Plans progress on WRH upgrades, flu season, allowing visitors

While it doesn’t seem like much is being done at Whitfield Regional Hospital, the behind-the-scenes activity is going full speed ahead.

“It’s never quick enough,” said CEO/Administrator Doug Brewer.

Bids were expected Wednesday for replacing 80 percent of the roof of the hospital to prevent the leaks that have plagued the building for years. With Hurricane Sandy interrupting things, however, the bid deadline was extended to Sept. 22.

Brewer said 20 to 30 contractors from as far away as Oklahoma City came for the pre-bid conference, although he said he hopes to be able to use local firms wherever possible.

Within the next two weeks another pre-bid conference will be held on reconstructing the front parking lot and the building façade, the “skin” of the building which has deteriorated over the years.

Then the hospital will get down to the “meat and potatoes” work. That includes the expansion and redesign of the Emergency Department, ICU and operating rooms.

A lot of new equipment has been ordered for WRH and has arrived or is coming in. Brewer is most impressed with the 34 hospital beds that are replacing those that were 28 years old.

“They’re amazing,” he said. “They’re works of art.”

The new Hill-Rom beds actually can talk to the patients and have a lot of extra features that make patient care better.

After consulting with Spire Energy, the hospital looks to save anywhere from $100,000 to $300,000 annually on operating costs with new boilers, replacing the ones that are almost 50 years old.

“We’re operating with prehistoric equipment,” Brewer said.
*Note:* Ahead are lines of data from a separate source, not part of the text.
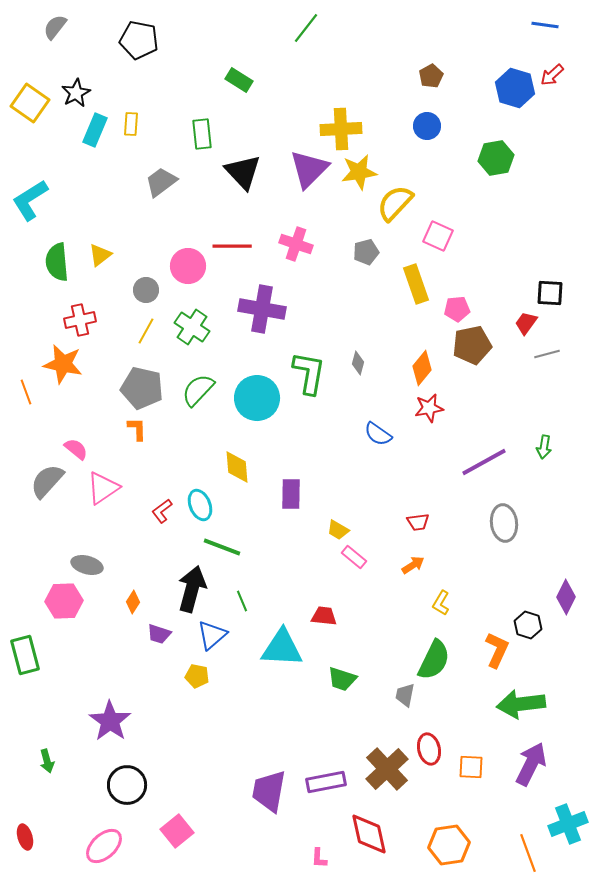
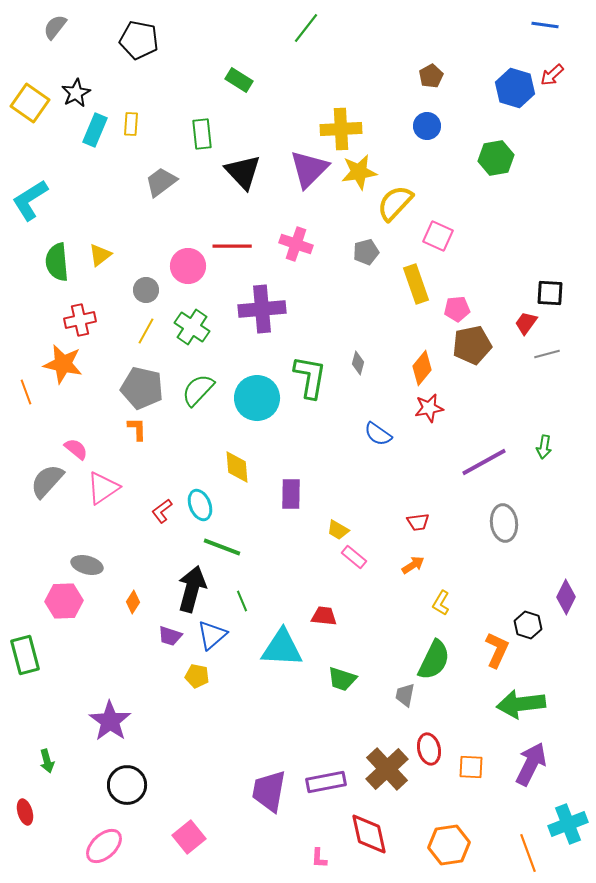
purple cross at (262, 309): rotated 15 degrees counterclockwise
green L-shape at (309, 373): moved 1 px right, 4 px down
purple trapezoid at (159, 634): moved 11 px right, 2 px down
pink square at (177, 831): moved 12 px right, 6 px down
red ellipse at (25, 837): moved 25 px up
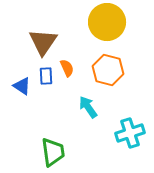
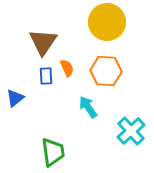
orange hexagon: moved 2 px left, 1 px down; rotated 12 degrees counterclockwise
blue triangle: moved 7 px left, 12 px down; rotated 48 degrees clockwise
cyan cross: moved 1 px right, 2 px up; rotated 24 degrees counterclockwise
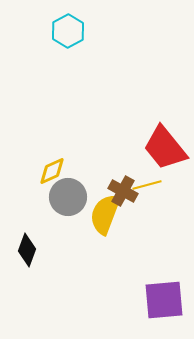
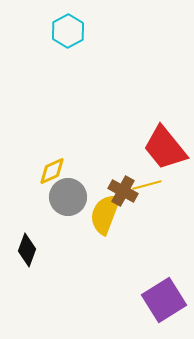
purple square: rotated 27 degrees counterclockwise
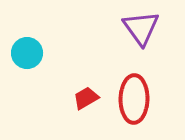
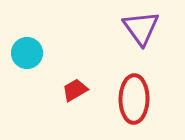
red trapezoid: moved 11 px left, 8 px up
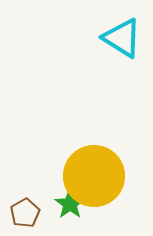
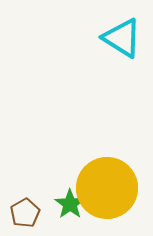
yellow circle: moved 13 px right, 12 px down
Staffing continues to expand as well. Three surgeons with the University of Alabama at Birmingham now perform surgeries three days a week, and plans are to grow to five days weekly.

Dr. Keith Roberts also continues to perform surgeries in addition to directing the Wound Care Clinic and handling shifts in the Emergency Department.

Brewer was happy to announce that the numbers of COVID-19 patients has decreased dramatically within the last two weeks. They have dropped from highs in the upper teens to three or four.

Those numbers could change. “We’re still waiting on Labor Day” effects, he added.

With the flu season approaching, the hospital is taking a pro-active approach so the healthcare community doesn’t have to cope with two serious viruses at the same time. It is offering to take its mobile unit to “anybody that will have us” throughout the county and the surrounding area.

It’s not just about the flu shots, he added. “There are a lot of people sitting at home with chronic issues that are not being treated.”

Fearing they may contract the coronavirus, “so many people are afraid to go to the hospital,” Brewer said, and many are neglecting their health as a result.

Any group interested is invited to contact the hospital to schedule the mobile unit.

While Gov. Kay Ivey hasn’t lifted her restrictive orders when it comes to visitors, her office and the Department of Public Health have encouraged hospitals to begin looking at how they can begin allowing people in again without endangering public health.

WRH has “put together a group that’s working on it,” Brewer said. The hospital already has eased slightly the restrictions on visitors to non-COVID patients.

Recently Brewer began again making his daily visits to non-COVID patients in the hospital, a practice he had to curtail during the height of the pandemic.

“It is unbelievable to me how much family members and loved ones are part of getting somebody better. You’re really balancing the risk of COVID against the benefits of love.”